Task to carry out
Your task is to filter the entries and copy every line containing the string "wird".

Provided information
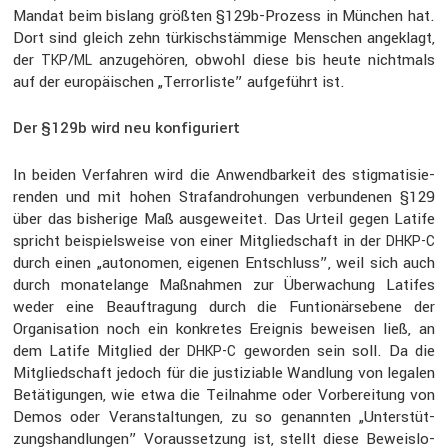
Mandat beim bislang größten §129b-Prozess in München hat.
Dort sind gleich zehn türkisch­stäm­mige Menschen angeklagt,
der
/
anzuge­hören, obwohl diese bis heute nicht­mals
TKP
ML
auf der europäi­schen „Terror­liste” aufge­führt ist.
Der §129b wird neu konfiguriert
In beiden Verfahren wird die Anwend­bar­keit des stigma­ti­sie­
renden und mit hohen Straf­an­dro­hungen verbun­denen §129
über das bishe­rige Maß ausge­weitet. Das Urteil gegen Latife
spricht beispiels­weise von einer Mitglied­schaft in der
DHKP-C
durch einen „autonomen, eigenen Entschluss”, weil sich auch
durch monate­lange Maßnahmen zur Überwa­chung Latifes
weder eine Beauf­tra­gung durch die Funtio­närs­ebene der
Organi­sa­tion noch ein konkretes Ereignis beweisen ließ, an
dem Latife Mitglied der
geworden sein soll. Da die
DHKP-C
Mitglied­schaft jedoch für die justi­ziable Wandlung von legalen
Betäti­gungen, wie etwa die Teilnahme oder Vorbe­rei­tung von
Demos oder Veran­stal­tungen, zu so genannten „Unter­stüt­
zungs­hand­lungen” Voraus­set­zung ist, stellt diese Beweis­lo­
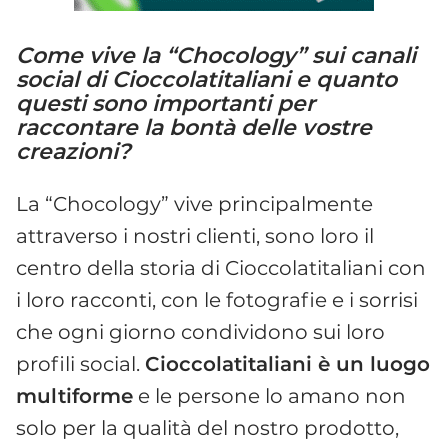
Come vive la “Chocology” sui canali
social di Cioccolatitaliani e quanto
questi sono importanti per
raccontare la bontà delle vostre
creazioni?
La “Chocology” vive principalmente
attraverso i nostri clienti, sono loro il
centro della storia di Cioccolatitaliani con
i loro racconti, con le fotografie e i sorrisi
che ogni giorno condividono sui loro
profili social.
Cioccolatitaliani è un luogo
multiforme
e le persone lo amano non
solo per la qualità del nostro prodotto,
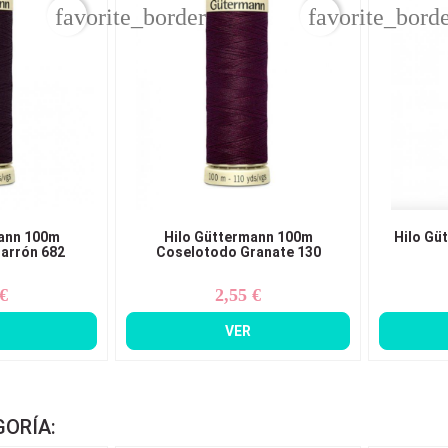
favorite_border
favorite_bord
ann 100m
Hilo Güttermann 100m
Hilo Gü
arrón 682
Coselotodo Granate 130
 €
2,55 €
ecio
Precio
VER
GORÍA:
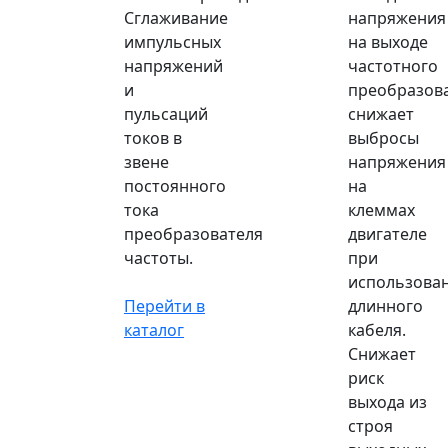
Сглаживание
напряжения
импульсных
на выходе
напряжений
частотного
и
преобразова
пульсаций
снижает
токов в
выбросы
звене
напряжения
постоянного
на
тока
клеммах
преобразователя
двигателе
частоты.
при
использова
Перейти в
длинного
каталог
кабеля.
Снижает
риск
выхода из
строя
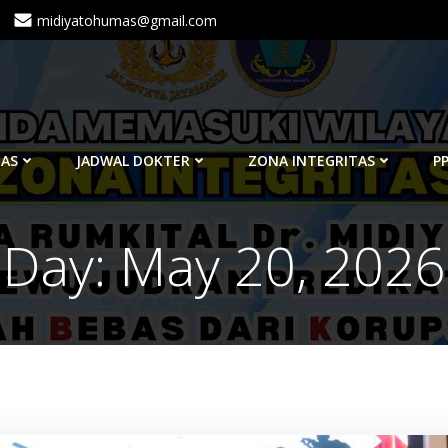
midiyatohumas@gmail.com
TAS
JADWAL DOKTER
ZONA INTEGRITAS
PP
Day:
May 20, 2026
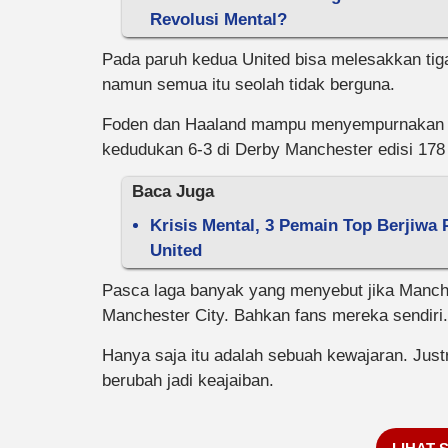
Revolusi Mental?
Pada paruh kedua United bisa melesakkan tiga
namun semua itu seolah tidak berguna.
Foden dan Haaland mampu menyempurnakan h
kedudukan 6-3 di Derby Manchester edisi 178 
Baca Juga
Krisis Mental, 3 Pemain Top Berjiw
United
Pasca laga banyak yang menyebut jika Manch
Manchester City. Bahkan fans mereka sendiri.
Hanya saja itu adalah sebuah kewajaran. Justr
berubah jadi keajaiban.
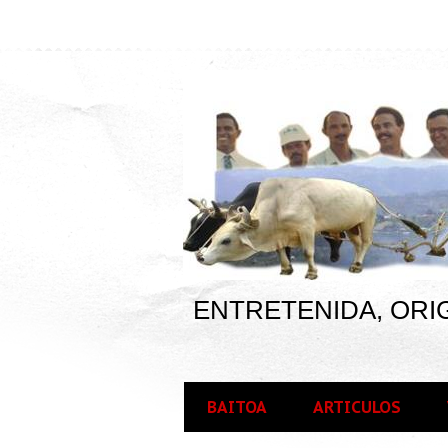
ENTRETENIDA, ORIG
BAITOA
ARTICULOS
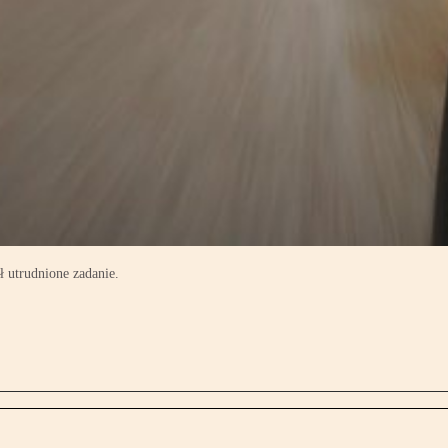
 utrudnione zadanie.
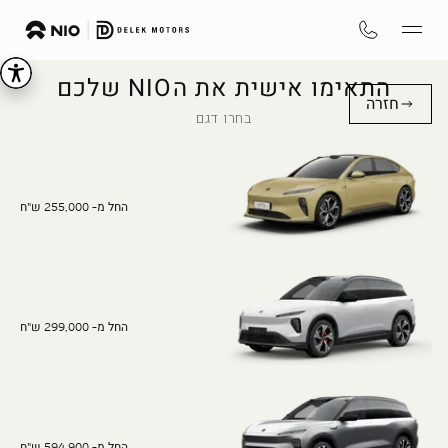
התאימו אישית את הNIO שלכם
חזרה
בחרו דגם
החל מ- 255,000 ש"ח
החל מ- 299,000 ש"ח
החל מ- 594,900 ש"ח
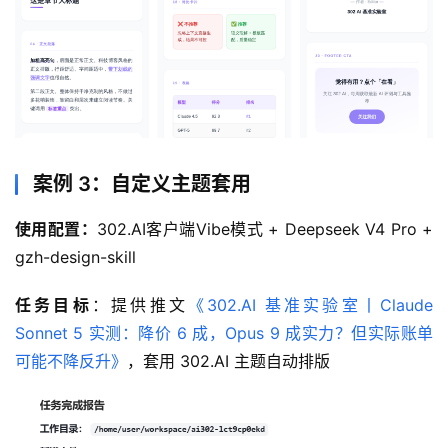
案例 3：自定义主题套用
使用配置：
302.AI客户端Vibe模式 + Deepseek V4 Pro + 
gzh-design-skill
任务目标
：提供推文
《302.AI 基准实验室丨Claude 
Sonnet 5 实测：降价 6 成，Opus 9 成实力？但实际账单
可能不降反升》
，套用 302.AI 主题自动排版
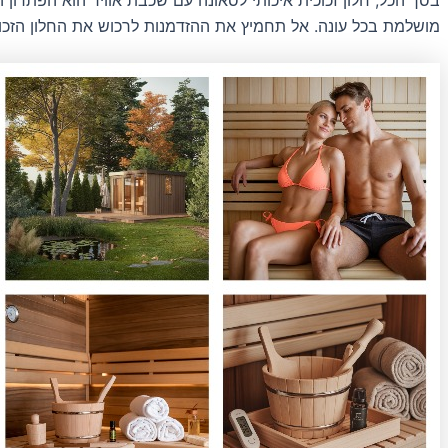
מושלמת בכל עונה. אל תחמיץ את ההזדמנות לרכוש את החלון הזכוכ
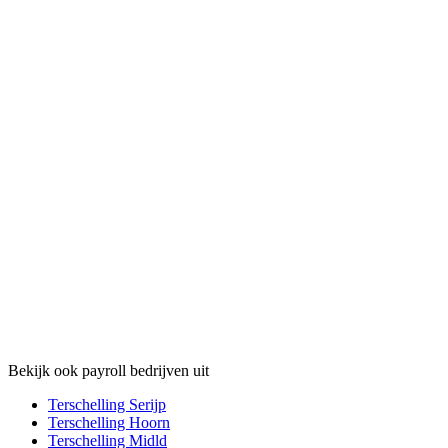
Bekijk ook payroll bedrijven uit
Terschelling Serijp
Terschelling Hoorn
Terschelling Midld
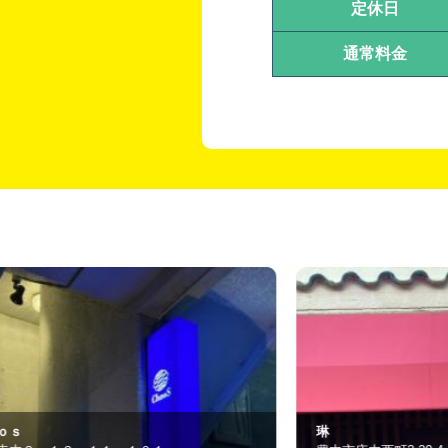
定休日
通常料金
琳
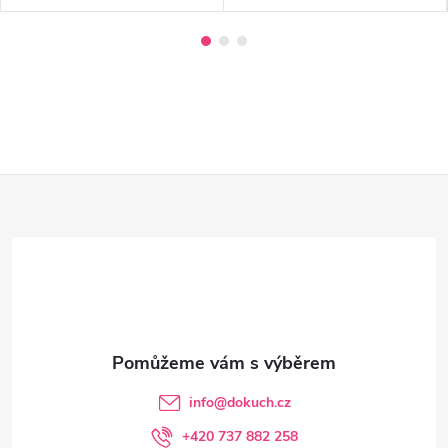
Z
á
p
a
t
info
@
dokuch.cz
í
+420 737 882 258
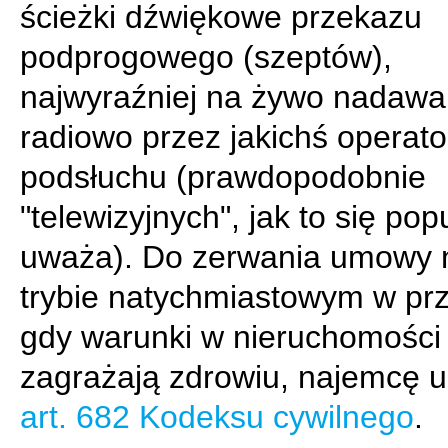
ścieżki dźwiękowe przekazu
podprogowego (szeptów),
najwyraźniej na żywo nadaw
radiowo przez jakichś operat
podsłuchu (prawdopodobnie
"telewizyjnych", jak to się pop
uważa). Do zerwania umowy 
trybie natychmiastowym w pr
gdy warunki w nieruchomości
zagrażają zdrowiu, najemcę 
art. 682 Kodeksu cywilnego
.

Solved problem
Der §129b wird neu konfiguriert
In beiden Verfahren wird die Anwend­bar­keit des stigma­ti­sie­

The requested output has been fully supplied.